• MATERIAL FOR THIS TASK
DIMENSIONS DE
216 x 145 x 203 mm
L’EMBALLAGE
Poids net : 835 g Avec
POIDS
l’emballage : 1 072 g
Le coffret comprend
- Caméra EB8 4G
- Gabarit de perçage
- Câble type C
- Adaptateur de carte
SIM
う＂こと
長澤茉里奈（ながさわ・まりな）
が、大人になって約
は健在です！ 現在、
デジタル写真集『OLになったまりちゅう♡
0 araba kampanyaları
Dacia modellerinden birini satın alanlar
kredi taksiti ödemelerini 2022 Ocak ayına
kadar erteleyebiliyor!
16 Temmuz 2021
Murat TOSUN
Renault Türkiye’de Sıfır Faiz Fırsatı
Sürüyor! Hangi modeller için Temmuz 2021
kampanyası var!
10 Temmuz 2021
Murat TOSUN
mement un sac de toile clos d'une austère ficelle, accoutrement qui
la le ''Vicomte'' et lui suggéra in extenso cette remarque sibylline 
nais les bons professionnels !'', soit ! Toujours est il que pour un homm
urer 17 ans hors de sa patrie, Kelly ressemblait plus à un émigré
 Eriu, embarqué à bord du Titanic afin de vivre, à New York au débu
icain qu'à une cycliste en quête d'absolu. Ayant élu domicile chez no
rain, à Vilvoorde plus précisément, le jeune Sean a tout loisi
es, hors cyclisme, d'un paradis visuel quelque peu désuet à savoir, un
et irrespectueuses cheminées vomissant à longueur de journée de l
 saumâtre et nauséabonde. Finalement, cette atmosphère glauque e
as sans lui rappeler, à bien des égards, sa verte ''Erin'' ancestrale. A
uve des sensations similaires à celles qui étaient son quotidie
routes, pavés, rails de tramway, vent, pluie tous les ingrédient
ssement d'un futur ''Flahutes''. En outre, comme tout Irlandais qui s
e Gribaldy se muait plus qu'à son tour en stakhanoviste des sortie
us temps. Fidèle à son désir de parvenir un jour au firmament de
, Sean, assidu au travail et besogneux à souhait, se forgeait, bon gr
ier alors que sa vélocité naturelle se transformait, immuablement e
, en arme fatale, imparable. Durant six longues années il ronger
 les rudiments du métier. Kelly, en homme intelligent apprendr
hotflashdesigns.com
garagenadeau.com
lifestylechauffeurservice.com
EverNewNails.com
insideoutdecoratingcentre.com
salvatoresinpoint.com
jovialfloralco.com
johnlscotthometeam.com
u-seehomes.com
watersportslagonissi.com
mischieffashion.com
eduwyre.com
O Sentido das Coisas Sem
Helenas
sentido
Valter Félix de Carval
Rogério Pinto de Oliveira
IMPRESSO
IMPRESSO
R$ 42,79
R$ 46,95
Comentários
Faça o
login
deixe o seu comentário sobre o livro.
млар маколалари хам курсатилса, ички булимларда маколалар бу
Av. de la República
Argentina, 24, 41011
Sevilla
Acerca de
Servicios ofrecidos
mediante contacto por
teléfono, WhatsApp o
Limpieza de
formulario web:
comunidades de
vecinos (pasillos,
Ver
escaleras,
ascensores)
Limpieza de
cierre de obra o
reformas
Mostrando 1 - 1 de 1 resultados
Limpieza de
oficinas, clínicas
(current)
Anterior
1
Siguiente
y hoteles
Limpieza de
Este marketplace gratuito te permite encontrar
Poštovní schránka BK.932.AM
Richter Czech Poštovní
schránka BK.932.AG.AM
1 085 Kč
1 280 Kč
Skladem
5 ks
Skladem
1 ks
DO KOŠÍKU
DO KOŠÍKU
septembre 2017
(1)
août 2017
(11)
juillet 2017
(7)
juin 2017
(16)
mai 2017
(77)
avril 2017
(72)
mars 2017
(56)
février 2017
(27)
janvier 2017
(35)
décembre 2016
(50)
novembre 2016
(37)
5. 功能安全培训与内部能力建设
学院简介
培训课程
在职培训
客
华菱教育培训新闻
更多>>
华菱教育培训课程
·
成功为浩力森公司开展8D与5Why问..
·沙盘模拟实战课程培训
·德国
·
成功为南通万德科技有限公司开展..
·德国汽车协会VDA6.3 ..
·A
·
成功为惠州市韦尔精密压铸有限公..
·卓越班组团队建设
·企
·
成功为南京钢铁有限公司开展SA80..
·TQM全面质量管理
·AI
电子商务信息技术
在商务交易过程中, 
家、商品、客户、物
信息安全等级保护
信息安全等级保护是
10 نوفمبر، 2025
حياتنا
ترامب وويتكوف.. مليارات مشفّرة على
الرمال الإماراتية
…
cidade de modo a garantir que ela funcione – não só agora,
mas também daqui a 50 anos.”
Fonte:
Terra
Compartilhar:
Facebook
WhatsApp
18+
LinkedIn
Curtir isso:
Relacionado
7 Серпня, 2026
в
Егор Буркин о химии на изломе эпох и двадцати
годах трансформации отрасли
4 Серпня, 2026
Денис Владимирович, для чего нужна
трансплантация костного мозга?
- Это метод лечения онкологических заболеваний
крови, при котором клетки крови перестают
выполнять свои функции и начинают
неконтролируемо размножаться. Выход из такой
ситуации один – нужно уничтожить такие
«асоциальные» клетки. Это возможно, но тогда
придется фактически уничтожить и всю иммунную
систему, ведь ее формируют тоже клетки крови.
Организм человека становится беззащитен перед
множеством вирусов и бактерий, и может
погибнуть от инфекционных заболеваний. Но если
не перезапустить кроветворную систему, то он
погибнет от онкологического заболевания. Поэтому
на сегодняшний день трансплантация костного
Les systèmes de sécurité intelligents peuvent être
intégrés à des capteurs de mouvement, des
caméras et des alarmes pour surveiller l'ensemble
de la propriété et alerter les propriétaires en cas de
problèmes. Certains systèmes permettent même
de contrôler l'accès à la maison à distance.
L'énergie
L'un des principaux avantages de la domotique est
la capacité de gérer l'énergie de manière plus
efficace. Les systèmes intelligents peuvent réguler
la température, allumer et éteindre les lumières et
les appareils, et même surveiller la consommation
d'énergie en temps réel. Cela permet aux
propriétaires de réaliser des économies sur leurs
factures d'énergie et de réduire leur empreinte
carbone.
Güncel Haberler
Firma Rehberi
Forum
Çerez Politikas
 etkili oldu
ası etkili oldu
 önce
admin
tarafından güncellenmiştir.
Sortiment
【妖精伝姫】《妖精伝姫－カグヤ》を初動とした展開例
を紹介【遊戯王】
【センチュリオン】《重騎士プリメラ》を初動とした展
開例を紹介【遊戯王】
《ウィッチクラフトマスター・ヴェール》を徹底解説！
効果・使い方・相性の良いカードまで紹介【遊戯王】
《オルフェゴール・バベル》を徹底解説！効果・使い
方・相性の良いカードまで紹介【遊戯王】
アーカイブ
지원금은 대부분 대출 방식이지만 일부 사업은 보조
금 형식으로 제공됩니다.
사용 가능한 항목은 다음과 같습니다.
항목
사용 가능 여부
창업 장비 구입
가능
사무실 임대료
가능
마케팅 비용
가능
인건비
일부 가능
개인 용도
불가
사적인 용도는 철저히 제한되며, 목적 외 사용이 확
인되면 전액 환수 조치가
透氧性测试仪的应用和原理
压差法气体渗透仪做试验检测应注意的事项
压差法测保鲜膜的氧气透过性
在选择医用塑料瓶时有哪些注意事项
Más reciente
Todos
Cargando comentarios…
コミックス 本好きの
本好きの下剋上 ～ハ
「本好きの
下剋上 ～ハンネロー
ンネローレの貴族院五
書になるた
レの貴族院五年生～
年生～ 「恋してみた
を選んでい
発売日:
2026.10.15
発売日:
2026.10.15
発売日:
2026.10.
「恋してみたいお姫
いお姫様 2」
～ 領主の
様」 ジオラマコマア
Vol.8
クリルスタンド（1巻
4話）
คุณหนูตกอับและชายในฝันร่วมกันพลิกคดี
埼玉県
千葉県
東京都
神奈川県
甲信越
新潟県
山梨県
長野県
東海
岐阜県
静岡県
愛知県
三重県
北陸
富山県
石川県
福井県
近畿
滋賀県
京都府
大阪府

• PROBLEM DETAILS
From the records above, print exactly the lines that run from the line with "kredi taksiti ödemelerini 2022 Ocak ayına" to the line with "comunidades de", inclusive.

• EXPECTED OUTPUT
kredi taksiti ödemelerini 2022 Ocak ayına
kadar erteleyebiliyor!
16 Temmuz 2021
Murat TOSUN
Renault Türkiye’de Sıfır Faiz Fırsatı
Sürüyor! Hangi modeller için Temmuz 2021
kampanyası var!
10 Temmuz 2021
Murat TOSUN
mement un sac de toile clos d'une austère ficelle, accoutrement qui
la le ''Vicomte'' et lui suggéra in extenso cette remarque sibylline 
nais les bons professionnels !'', soit ! Toujours est il que pour un homm
urer 17 ans hors de sa patrie, Kelly ressemblait plus à un émigré
 Eriu, embarqué à bord du Titanic afin de vivre, à New York au débu
icain qu'à une cycliste en quête d'absolu. Ayant élu domicile chez no
rain, à Vilvoorde plus précisément, le jeune Sean a tout loisi
es, hors cyclisme, d'un paradis visuel quelque peu désuet à savoir, un
et irrespectueuses cheminées vomissant à longueur de journée de l
 saumâtre et nauséabonde. Finalement, cette atmosphère glauque e
as sans lui rappeler, à bien des égards, sa verte ''Erin'' ancestrale. A
uve des sensations similaires à celles qui étaient son quotidie
routes, pavés, rails de tramway, vent, pluie tous les ingrédient
ssement d'un futur ''Flahutes''. En outre, comme tout Irlandais qui s
e Gribaldy se muait plus qu'à son tour en stakhanoviste des sortie
us temps. Fidèle à son désir de parvenir un jour au firmament de
, Sean, assidu au travail et besogneux à souhait, se forgeait, bon gr
ier alors que sa vélocité naturelle se transformait, immuablement e
, en arme fatale, imparable. Durant six longues années il ronger
 les rudiments du métier. Kelly, en homme intelligent apprendr
hotflashdesigns.com
garagenadeau.com
lifestylechauffeurservice.com
EverNewNails.com
insideoutdecoratingcentre.com
salvatoresinpoint.com
jovialfloralco.com
johnlscotthometeam.com
u-seehomes.com
watersportslagonissi.com
mischieffashion.com
eduwyre.com
O Sentido das Coisas Sem
Helenas
sentido
Valter Félix de Carval
Rogério Pinto de Oliveira
IMPRESSO
IMPRESSO
R$ 42,79
R$ 46,95
Comentários
Faça o
login
deixe o seu comentário sobre o livro.
млар маколалари хам курсатилса, ички булимларда маколалар бу
Av. de la República
Argentina, 24, 41011
Sevilla
Acerca de
Servicios ofrecidos
mediante contacto por
teléfono, WhatsApp o
Limpieza de
formulario web:
comunidades de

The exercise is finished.